Suppose that the potential loss of a risk $X$ has a Pareto distribution and therefore probability density function $$ f(x) = \frac{\alpha x_{0}^{\alpha}}{x^{\alpha + 1}},\,\, \text{for shape parameter}\,\alpha > 0\, \text{and location parameter}\, x_{0}>0.$$
Now, the coverage limit $l$ for a risk loss $X$ (with probability density $f$ as given above) is the largest amount to be claimed. I need to determine the probability distribution of the insurer's potential attained loss, which is $Y = \min\{ X, l\}$.
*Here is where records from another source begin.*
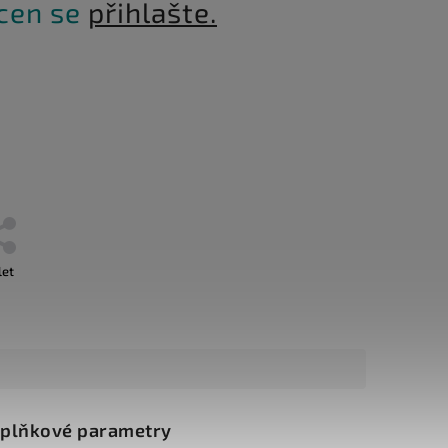
 cen se
přihlašte.
let
plňkové parametry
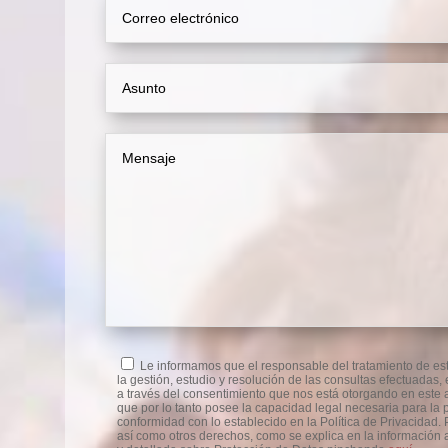
Le informamos que el responsable del tratamiento de est
la gestión, estudio y resolución de las consultas efectuadas
a través del consentimiento que nos está otorgando en este a
que por lo tanto posee la capacidad legal necesaria para la p
conformidad con lo establecido en la Política de Privacidad. P
así como otros derechos, como se explica en la información a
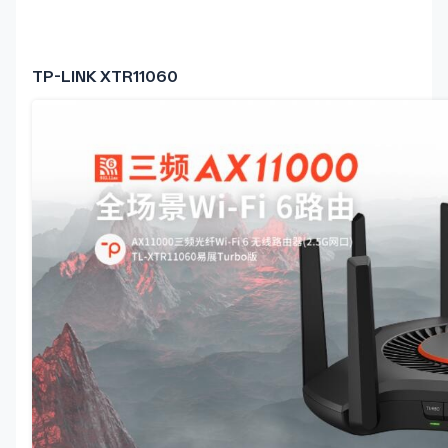
TP-LINK XTR11060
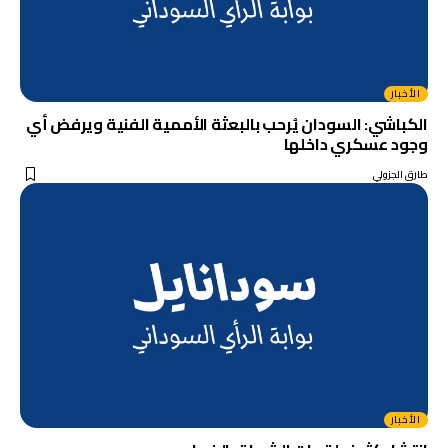
الأخبار
الكباشي: السودان يُرحب بالبعثة الأممية الفنية ويرفض أي
وجود عسكري داخلها
طارق الجزولي
الأخبار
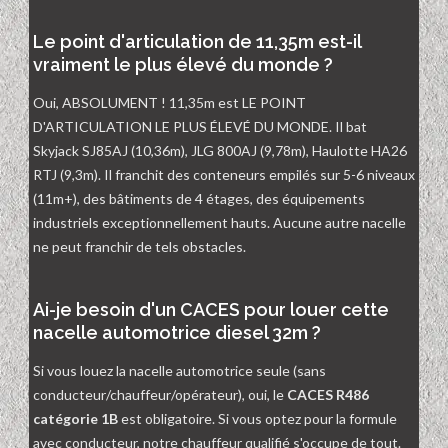
Le point d'articulation de 11,35m est-il
vraiment le plus élevé du monde ?
Oui, ABSOLUMENT ! 11,35m est LE POINT
D'ARTICULATION LE PLUS ÉLEVÉ DU MONDE. Il bat
Skyjack SJ85AJ (10,36m), JLG 800AJ (9,78m), Haulotte HA26
RTJ (9,3m). Il franchit des conteneurs empilés sur 5-6 niveaux
(11m+), des bâtiments de 4 étages, des équipements
industriels exceptionnellement hauts. Aucune autre nacelle
ne peut franchir de tels obstacles.
Ai-je besoin d'un CACES pour louer cette
nacelle automotrice diesel 32m ?
Si vous louez la nacelle automotrice seule (sans
conducteur/chauffeur/opérateur), oui, le
CACES R486
catégorie 1B
est obligatoire. Si vous optez pour la formule
avec conducteur, notre chauffeur qualifié s'occupe de tout.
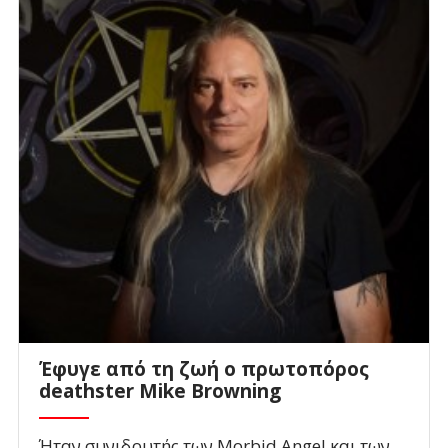
Έφυγε από τη ζωή ο πρωτοπόρος
deathster Mike Browning
Ήταν συνιδρυτής των Morbid Angel και των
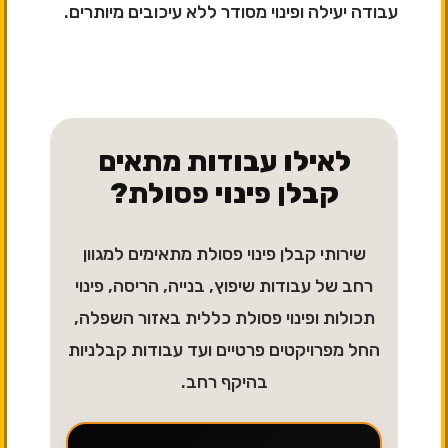
עבודה יעילה ופינוי מסודר ללא עיכובים מיותרים.
לאילו עבודות מתאים
קבלן פינוי פסולת?
שירותי קבלן פינוי פסולת מתאימים למגוון
רחב של עבודות שיפוץ, בנייה, הריסה, פינוי
תכולות ופינוי פסולת כללית באזור השפלה,
החל מפרויקטים פרטיים ועד עבודות קבלניות
בהיקף רחב.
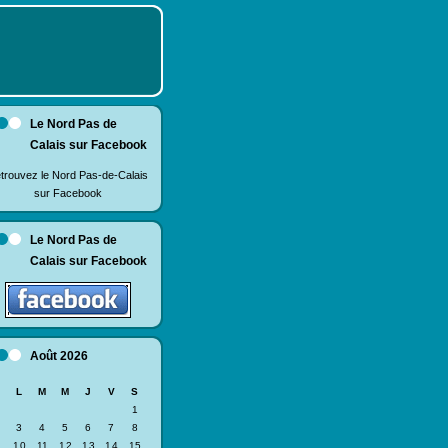
Le Nord Pas de
Calais sur Facebook
trouvez le Nord Pas-de-Calais
sur Facebook
Le Nord Pas de
Calais sur Facebook
Août 2026
D
L
M
M
J
V
S
1
3
4
5
6
7
8
10
11
12
13
14
15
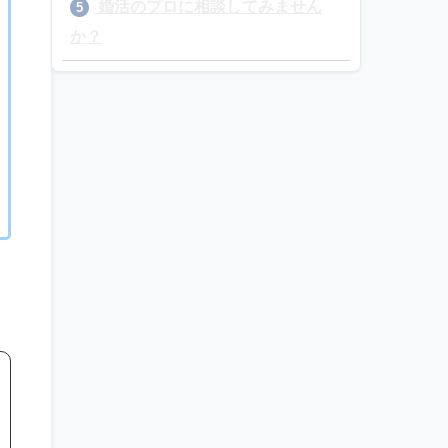
婚活のプロに相談してみません
5
か？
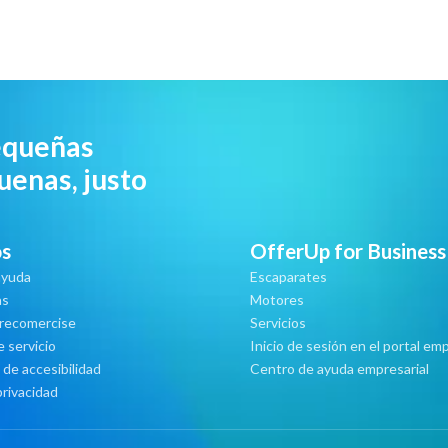
equeñas
uenas, justo
os
OfferUp for Business
ayuda
Escaparates
as
Motores
 recomercise
Servicios
 servicio
Inicio de sesión en el portal emp
 de accesibilidad
Centro de ayuda empresarial
privacidad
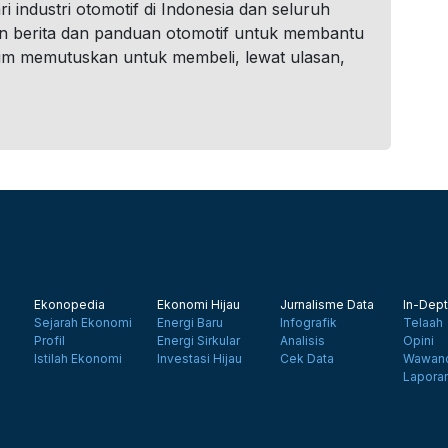
i industri otomotif di Indonesia dan seluruh
n berita dan panduan otomotif untuk membantu
um memutuskan untuk membeli, lewat ulasan,
Ekonopedia
Ekonomi Hijau
Jurnalisme Data
In-Dept
Sejarah Ekonomi
Energi Baru
Infografik
Telaah
Profil
Energi Sirkular
Analisis
Opini
Istilah Ekonomi
Investasi Hijau
Cek Data
Wawanc
Lapora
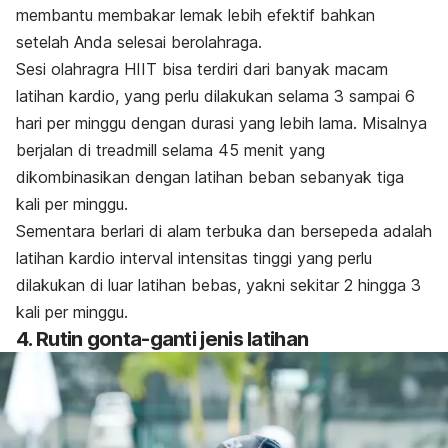
membantu
membakar lemak lebih efektif bahkan
setelah Anda selesai berolahraga.
Sesi olahragra HIIT bisa terdiri dari banyak macam
latihan kardio, y
ang perlu dilakukan selama 3 sampai 6
hari per minggu dengan durasi yang lebih lama. Misalnya
berjalan di treadmill selama 45 menit yang
dikombinasikan dengan latihan beban sebanyak tiga
kali per minggu.
Sementara berlari di alam terbuka dan bersepeda adalah
latihan kardio interval intensitas tinggi yang perlu
dilakukan di luar latihan bebas, yakni sekitar 2 hingga 3
kali per minggu.
4. Rutin gonta-ganti jenis latihan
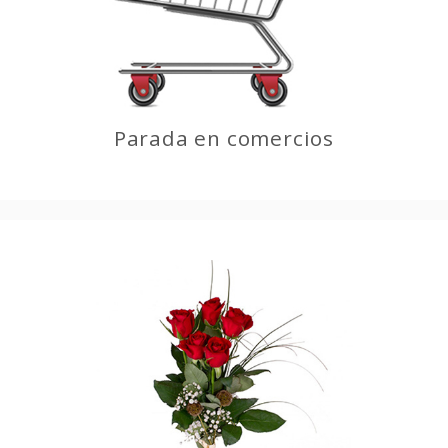
Parada en comercios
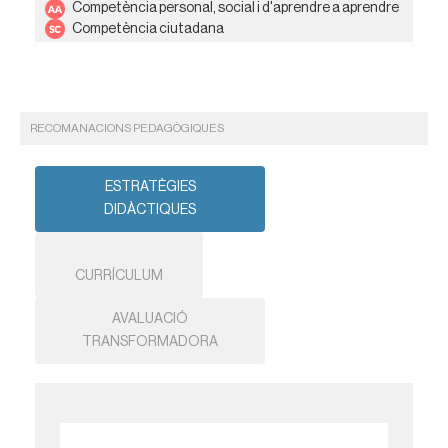
Competència personal, social i d'aprendre a aprendre
Competència ciutadana
RECOMANACIONS PEDAGÒGIQUES
ESTRATÈGIES
DIDÀCTIQUES
CURRÍCULUM
AVALUACIÓ
TRANSFORMADORA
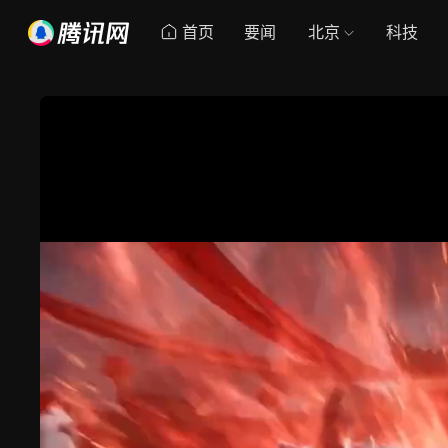
首页
要闻
北京
科技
For some background, in my notes, I have the case when instead of the coverage limit, we consider a deductible $d > x_{0}$, where the insurer attains the potential loss $W = (X-d) = \max \{X-d,0\}$, and we have the following three cases:
- Case 1: $w<0$. Then, $P(W \leq w) = 0$
- Case 2: $w = 0$. Then, $\displaystyle P(W=0)=P(W \leq d) = \int_{x_{0}}^{d} f(x) dx = - \left[ \left(\frac{x_{0}}{x} \right)^{\alpha}\right ]_{x_{0}}^{d}$
- Case 3: $w > 0$. Then, $$ P(W \leq w) = P(W = 0) + P(W \in (0,w]) = P(X \leq d) + P(X \in (d, d+w]) \\ =- \left[ \left(\frac{x_{0}}{x} \right)^{\alpha}\right ]_{x_{0}}^{d} + \int_{d}^{d+w}f(x)dx = - \left[ \left(\frac{x_{0}}{x} \right)^{\alpha}\right ]_{x_{0}}^{d} - \left[ \left(\frac{x_{0}}{x} \right)^{\alpha}\right ]_{d}^{d+w}$$ So $W$ has a distribution neither discrete nor absolutely continuous.
I'm supposed to do something similar here with $Y$, but I'm not sure how what we did with $W$ "translates" into dealing with mins instead of maxes. Could somebody please help me with this? Thank you.